→ Goal of the exercise
Since the pictures are not wanted, reproduce only the rest of the records, exactly as given.

→ Supplied material
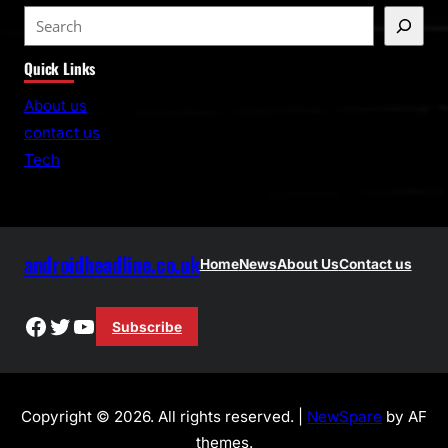
S
e
Quick Links
a
r
About us
c
contact us
h
Tech
androidheadline.co.uk
Home
News
About Us
Contact us
Facebook
Twitter
YouTube
Subscribe
Copyright © 2026. All rights reserved. |
NewSpare
by AF
themes.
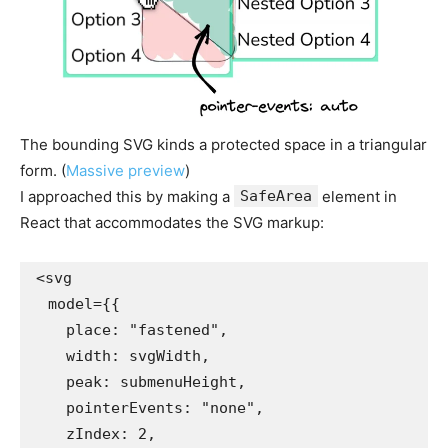
The bounding SVG kinds a protected space in a triangular
form. (
Massive preview
)
I approached this by making a
SafeArea
element in
React that accommodates the SVG markup:
<svg

  model={{

    place: "fastened",

    width: svgWidth,

    peak: submenuHeight,

    pointerEvents: "none",

    zIndex: 2,
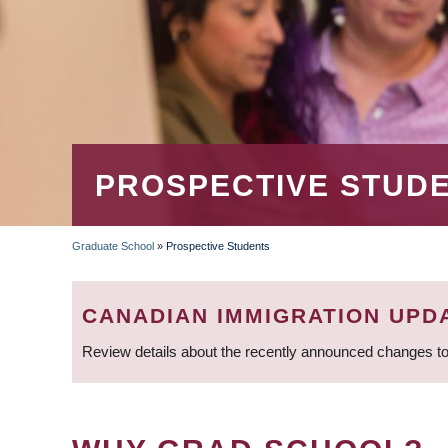
PROSPECTIVE STUD
Graduate School
»
Prospective Students
BREADCRUMB
CANADIAN IMMIGRATION UPD
Review details about the recently announced changes to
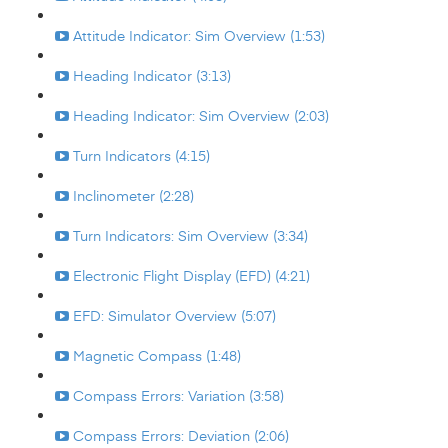
Attitude Indicator: Sim Overview (1:53)
Heading Indicator (3:13)
Heading Indicator: Sim Overview (2:03)
Turn Indicators (4:15)
Inclinometer (2:28)
Turn Indicators: Sim Overview (3:34)
Electronic Flight Display (EFD) (4:21)
EFD: Simulator Overview (5:07)
Magnetic Compass (1:48)
Compass Errors: Variation (3:58)
Compass Errors: Deviation (2:06)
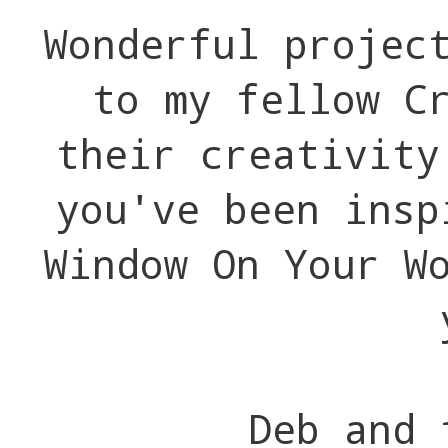
Wonderful projec
to my fellow C
their creativit
you've been insp
Window On Your W
Deb and 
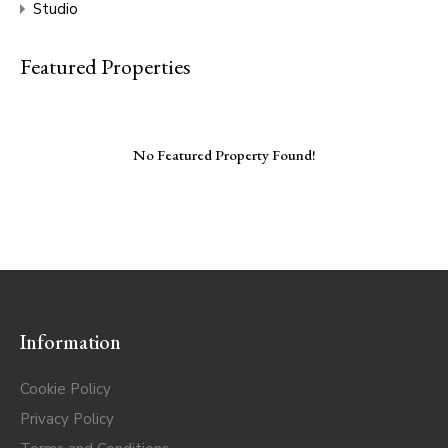
Studio
Featured Properties
No Featured Property Found!
Information
Cookie Policy
Privacy Policy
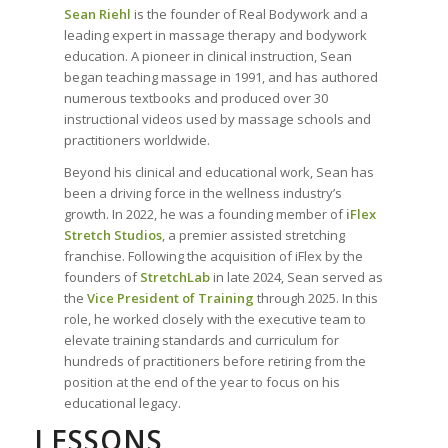
Sean Riehl
is the founder of Real Bodywork and a
leading expert in massage therapy and bodywork
education. A pioneer in clinical instruction, Sean
began teaching massage in 1991, and has authored
numerous textbooks and produced over 30
instructional videos used by massage schools and
practitioners worldwide.
Beyond his clinical and educational work, Sean has
been a driving force in the wellness industry’s
growth. In 2022, he was a founding member of
iFlex
Stretch Studios
, a premier assisted stretching
franchise. Following the acquisition of iFlex by the
founders of
StretchLab
in late 2024, Sean served as
the
Vice President of Training
through 2025. In this
role, he worked closely with the executive team to
elevate training standards and curriculum for
hundreds of practitioners before retiring from the
position at the end of the year to focus on his
educational legacy.
LESSONS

→ Result for this exercise
S
e
Quick Links
a
r
About us
c
contact us
h
Tech
androidheadline.co.uk
Home
News
About Us
Contact us
Facebook
Twitter
YouTube
Subscribe
Copyright © 2026. All rights reserved. |
NewSpare
by AF
themes.
The bounding SVG kinds a protected space in a triangular
form. (
Massive preview
)
I approached this by making a
SafeArea
element in
React that accommodates the SVG markup:
<svg

  model={{

    place: "fastened",

    width: svgWidth,

    peak: submenuHeight,

    pointerEvents: "none",

    zIndex: 2,
PROSPECTIVE STUD
Graduate School
»
Prospective Students
BREADCRUMB
CANADIAN IMMIGRATION UPD
Review details about the recently announced changes to
Attitude Indicator: Sim Overview (1:53)
Heading Indicator (3:13)
Heading Indicator: Sim Overview (2:03)
Turn Indicators (4:15)
Inclinometer (2:28)
Turn Indicators: Sim Overview (3:34)
Electronic Flight Display (EFD) (4:21)
EFD: Simulator Overview (5:07)
Magnetic Compass (1:48)
Compass Errors: Variation (3:58)
Compass Errors: Deviation (2:06)
Wonderful projec
to my fellow C
their creativit
you've been insp
Window On Your W
Deb and 
Studio
Featured Properties
No Featured Property Found!
Information
Cookie Policy
Privacy Policy
Sean Riehl
is the founder of Real Bodywork and a
leading expert in massage therapy and bodywork
education. A pioneer in clinical instruction, Sean
began teaching massage in 1991, and has authored
numerous textbooks and produced over 30
instructional videos used by massage schools and
practitioners worldwide.
Beyond his clinical and educational work, Sean has
been a driving force in the wellness industry’s
growth. In 2022, he was a founding member of
iFlex
Stretch Studios
, a premier assisted stretching
franchise. Following the acquisition of iFlex by the
founders of
StretchLab
in late 2024, Sean served as
the
Vice President of Training
through 2025. In this
role, he worked closely with the executive team to
elevate training standards and curriculum for
hundreds of practitioners before retiring from the
position at the end of the year to focus on his
educational legacy.
LESSONS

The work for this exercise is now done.